ツッコミの字幕と指示書の字幕で画面もにぎやか

 悪魔に取り憑かれたゾンビ風の怪人らが登場する部分では、この種のVFX班への指示が連発する。「目全体を白く」とか、「ワイヤの除去」銃口の火炎と血糊を追加」とか、ああ、今では低予算のアクションホラーもこのように細かくCGを追加することで完成しているのか、とまったく別の部分での感慨にふけってしまう。


天井に見えるワイヤ線

 

 さらにはゾンビたちの「頭が180度回転」などという指示が書かれたカットもあるが、現場では当然ながら役者がくるりと180度回転しているだけで、なんだか物哀しくなってくる。


背中は振り向く前の映像を静止させ、首だけすげ替える予定だったのだろう

 

 こういう未完成の映像を見ながら、編集マン二人組が次々と嘲笑のツッコミを入れてゆくのだが、困ったことにこれがまったく面白くない。センスも批評精神も感じられない、ただの口汚い嘲笑なので、見ていてイライラさせられるばかりなのだ。
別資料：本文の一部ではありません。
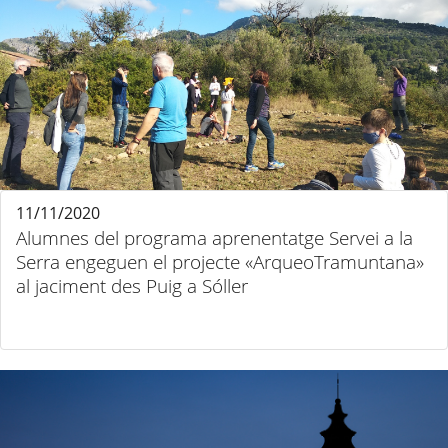
11/11/2020
Alumnes del programa aprenentatge Servei a la
Serra engeguen el projecte «ArqueoTramuntana»
al jaciment des Puig a Sóller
 その昔、唐沢俊一ソルボンヌK子が、森由岐子の『魔界わらべの唄』や好美のぼるの『あっ、生命線が切れている!』など、往年の怪奇マンガを欄外にツッコミ注釈を入れつつ復刻させていたが、彼らのツッコミは、現代人が読めば陳腐なデタラメでしかない作品を、「ここに注目すると、本来の意図とは違った面白がり方ができますよ」とガイドする役割を果たしていた。しかしこちらの編集マン二人組がツッコむのは、これまでどこにも存在していなかった映画なので、いったいどう反応していいのやらわからぬまま、砂を噛むような時間が流れてゆく。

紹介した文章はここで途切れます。